Task prompt: Reproduce every record below word for word and include no pictures.

Records contained in a dataset

----

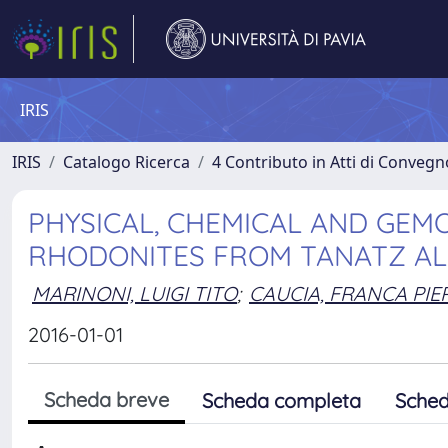
IRIS
IRIS
Catalogo Ricerca
4 Contributo in Atti di Conveg
PHYSICAL, CHEMICAL AND GEM
RHODONITES FROM TANATZ AL
MARINONI, LUIGI TITO
;
CAUCIA, FRANCA PIE
2016-01-01
Scheda breve
Scheda completa
Sched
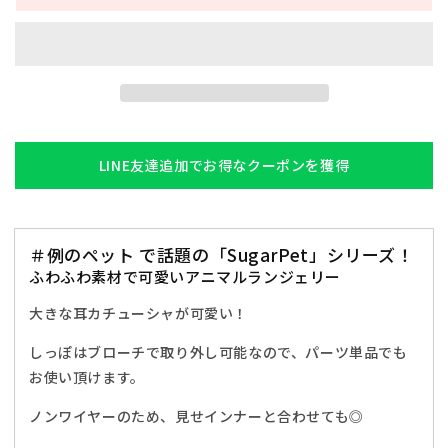
お
お
か
か
み
み
シ
シ
ュ
ュ
ガ
ガ
ー
ー
LINE友達追加でお得なクーポンを獲得
ペ
ペ
ッ
ッ
ト
ト
＃例のペット で話題の「SugarPet」シリーズ！
キ
キ
ふわふわ素材で可愛いアニマルランジェリー
ャ
ャ
ラ
ラ
大きな耳カチューシャが可愛い！
メ
メ
しっぽはブローチで取り外し可能なので、
パーツ単品でも
ル
ル
お使い頂けます。
フ
フ
ォ
ォ
ノンワイヤーのため、見せインナーと合わせても◎
ッ
ッ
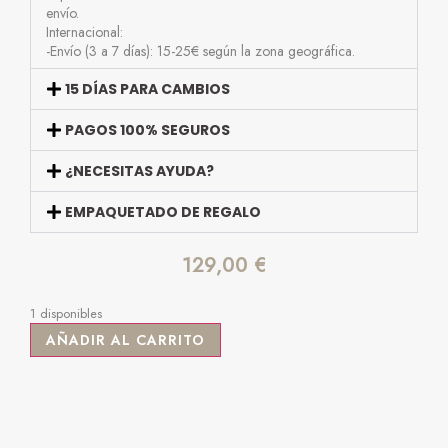
envío.
Internacional:
-Envío (3 a 7 días): 15-25€ según la zona geográfica.
15 DÍAS PARA CAMBIOS
PAGOS 100% SEGUROS
¿NECESITAS AYUDA?
EMPAQUETADO DE REGALO
129,00
€
1 disponibles
AÑADIR AL CARRITO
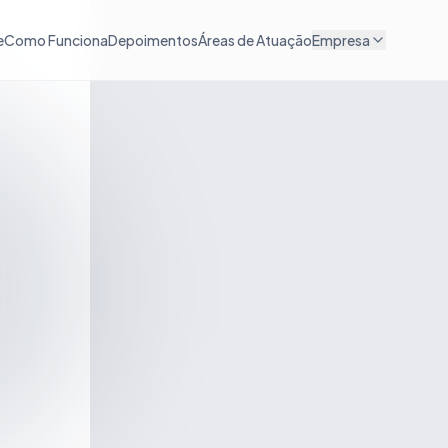
e
Como Funciona
Depoimentos
Áreas de Atuação
Empresa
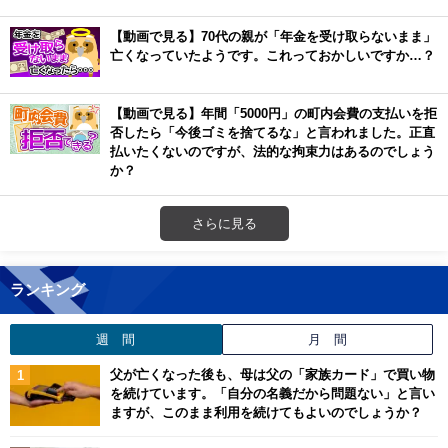
【動画で見る】70代の親が「年金を受け取らないまま」
亡くなっていたようです。これっておかしいですか…？
【動画で見る】年間「5000円」の町内会費の支払いを拒
否したら「今後ゴミを捨てるな」と言われました。正直
払いたくないのですが、法的な拘束力はあるのでしょう
か？
さらに見る
ランキング
週 間
月 間
父が亡くなった後も、母は父の「家族カード」で買い物
を続けています。「自分の名義だから問題ない」と言い
ますが、このまま利用を続けてもよいのでしょうか？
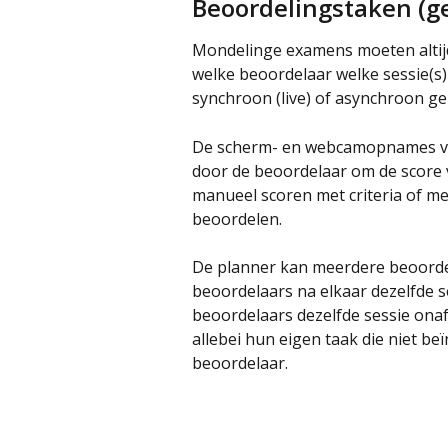
Beoordelingstaken (ge
Mondelinge examens moeten altij
welke beoordelaar welke sessie(s
synchroon (live) of asynchroon g
De scherm- en webcamopnames v
door de beoordelaar om de score 
manueel scoren met criteria of me
beoordelen.
De planner kan meerdere beoordel
beoordelaars na elkaar dezelfde 
beoordelaars dezelfde sessie ona
allebei hun eigen taak die niet be
beoordelaar.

----

Reply to the task:
IRIS
IRIS
Catalogo Ricerca
4 Contributo in Atti di Conveg
PHYSICAL, CHEMICAL AND GEM
RHODONITES FROM TANATZ AL
MARINONI, LUIGI TITO
;
CAUCIA, FRANCA PIE
2016-01-01
Scheda breve
Scheda completa
Sched
お
お
か
か
み
み
シ
シ
ュ
ュ
ガ
ガ
ー
ー
LINE友達追加でお得なクーポンを獲得
ペ
ペ
ッ
ッ
ト
ト
＃例のペット で話題の「SugarPet」シリーズ！
キ
キ
ふわふわ素材で可愛いアニマルランジェリー
ャ
ャ
ラ
ラ
大きな耳カチューシャが可愛い！
メ
メ
しっぽはブローチで取り外し可能なので、
パーツ単品でも
ル
ル
お使い頂けます。
フ
フ
ォ
ォ
ノンワイヤーのため、見せインナーと合わせても◎
ッ
ッ
envío.
Internacional:
-Envío (3 a 7 días): 15-25€ según la zona geográfica.
15 DÍAS PARA CAMBIOS
PAGOS 100% SEGUROS
¿NECESITAS AYUDA?
EMPAQUETADO DE REGALO
129,00
€
1 disponibles
AÑADIR AL CARRITO
e
Como Funciona
Depoimentos
Áreas de Atuação
Empresa
【動画で見る】70代の親が「年金を受け取らないまま」
亡くなっていたようです。これっておかしいですか…？
【動画で見る】年間「5000円」の町内会費の支払いを拒
否したら「今後ゴミを捨てるな」と言われました。正直
払いたくないのですが、法的な拘束力はあるのでしょう
か？
さらに見る
ランキング
週 間
月 間
父が亡くなった後も、母は父の「家族カード」で買い物
を続けています。「自分の名義だから問題ない」と言い
ますが、このまま利用を続けてもよいのでしょうか？
Beoordelingstaken (ge
Mondelinge examens moeten altij
welke beoordelaar welke sessie(s
synchroon (live) of asynchroon g
De scherm- en webcamopnames v
door de beoordelaar om de score 
manueel scoren met criteria of me
beoordelen.
De planner kan meerdere beoordel
beoordelaars na elkaar dezelfde 
beoordelaars dezelfde sessie ona
allebei hun eigen taak die niet be
beoordelaar.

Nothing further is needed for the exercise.